Up until I was in uni, even payphones didn't matter most of the time since there's no guarantee both parties are going to be near one and no normal person had a pager. If you were going to a business that had a phone, you could look up their number and call them to put one of your buddies on the line or at least send a message (see the running gag on the Simpsons where Bart calls the bar to ask for someone).

We also just waited a bit and if they didn't show, we went on with our plans.

[–] RodgeGrabTheCat@sh.itjust.works 2 points 1 month ago* (last edited 1 month ago) (1 children)

Before landlines? You know those have been around for over 100 years?

[–] Delvin4519@lemmy.world 3 points 1 month ago (1 children)

I was explicitly referring to the pre landlines/payphone era. So this is the time before landlines and payphones.

[–] RodgeGrabTheCat@sh.itjust.works 3 points 1 month ago* (last edited 1 month ago) (2 children)

Were streetcars and buses around before the telephone? I'm honesty not sure.

Mom and dad tell me you would go outside and talk to people in your neighborhood. Letter delivery was a couple times day so writing letters was common.

[–] mech@feddit.org 4 points 1 month ago

They were certainly around before most people had a telephone.
My mother grew up in a household without a telephone. In a big city. She was born in 1951.

[–] fonix232@fedia.io 3 points 1 month ago

For a very short period.

Phones became a mainstream way of communication in the 1880s.

Public transport, in the form of trains and buses and street cars have become widespread in the early 1800s, mostly around 1830-1850 (e.g. London had railway services but the first underground service opened in 1863).

Mind you, most of these services were connecting small-ish town sections (even London wasn't really a unified city until the 1900s, but a bunch of parishes, boroughs and towns connected by railway), so your "friend living on the other side of town" was usually a 15-30 minute walk away at most. In fact most people, the average people anyway, had friends only in the local community as they've rarely left said community and ventured beyond their immediate vicinity. Those who'd have friends from far away - let it be a city a few dozen to a few hundred miles away or even another country - would be either the upper class (nobility and high earning professions like solicitors), or merchants (also rich). Long distance travel was a luxury most couldn't afford.

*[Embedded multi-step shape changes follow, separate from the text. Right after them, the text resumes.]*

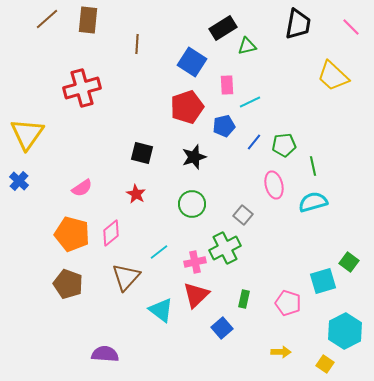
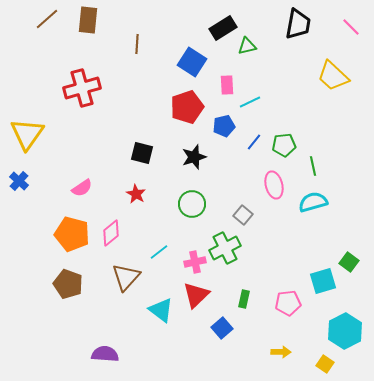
pink pentagon at (288, 303): rotated 25 degrees counterclockwise
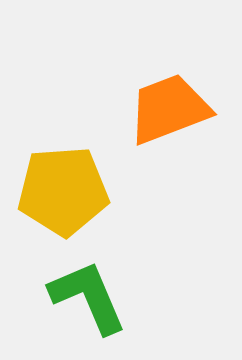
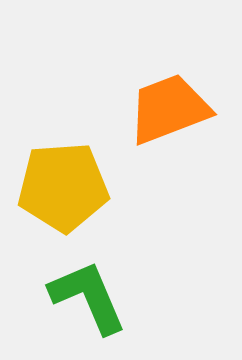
yellow pentagon: moved 4 px up
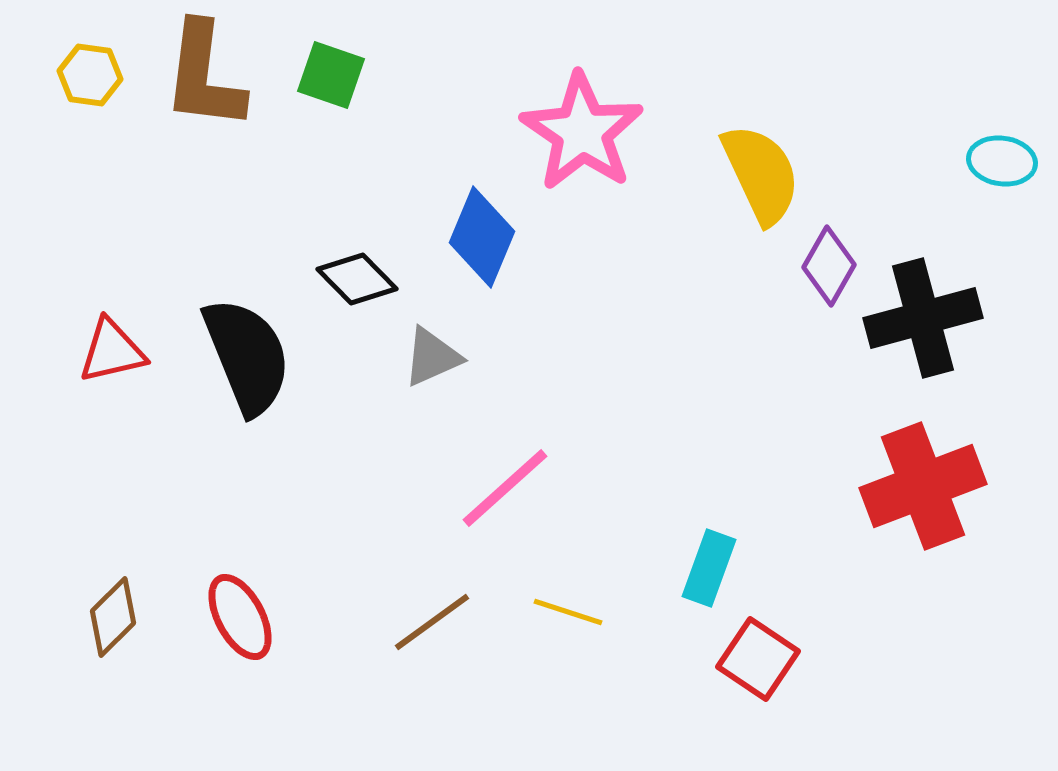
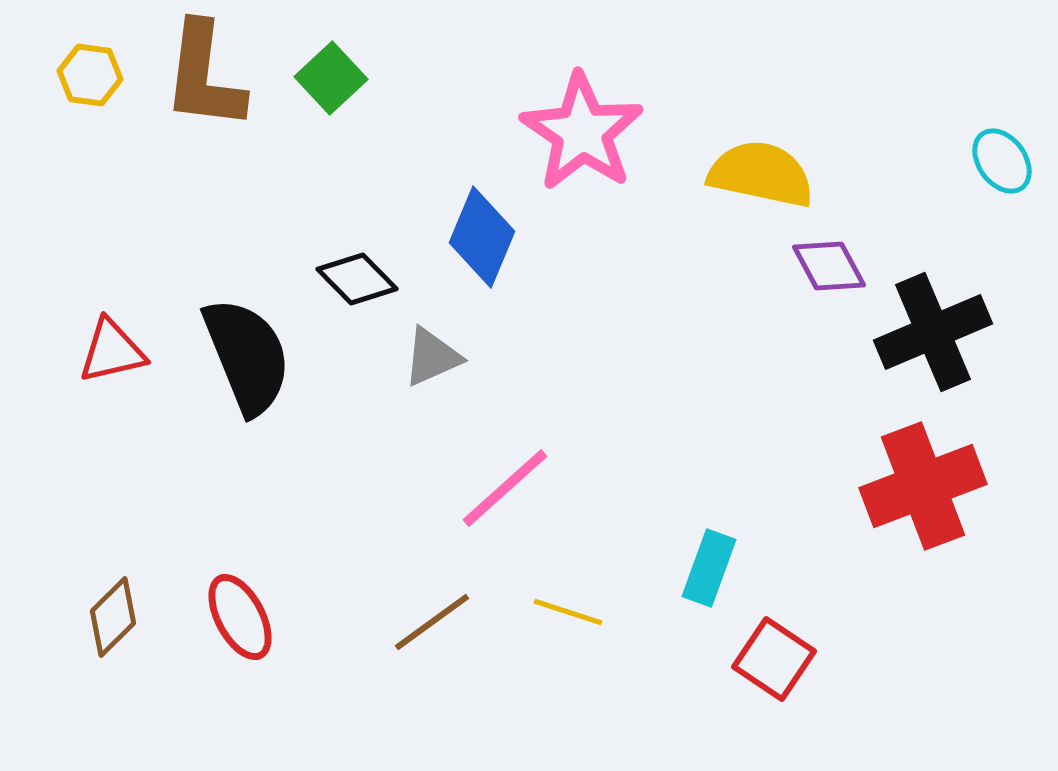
green square: moved 3 px down; rotated 28 degrees clockwise
cyan ellipse: rotated 46 degrees clockwise
yellow semicircle: rotated 53 degrees counterclockwise
purple diamond: rotated 58 degrees counterclockwise
black cross: moved 10 px right, 14 px down; rotated 8 degrees counterclockwise
red square: moved 16 px right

It was the industrialisation that allowed for cheaper transport and for towns to grow larger and denser, so the overlap of the availability of public transport, the NEED for such transport to meet friends, and the lack of telecommunications wasn't as widespread as one would think.

[–] phanto@lemmy.ca 2 points 1 month ago

My parents lived in a part of the world where they didn't always have phones. Dad lived on a farm, mom lived in town. School together, Church together. After school, Dad would go "help around the house" at mom's. Or vice versa. Once they got old enough, one or the other would go to the city in the family car for shopping, and bring the other with. Go see a movie, grab a bite to eat together.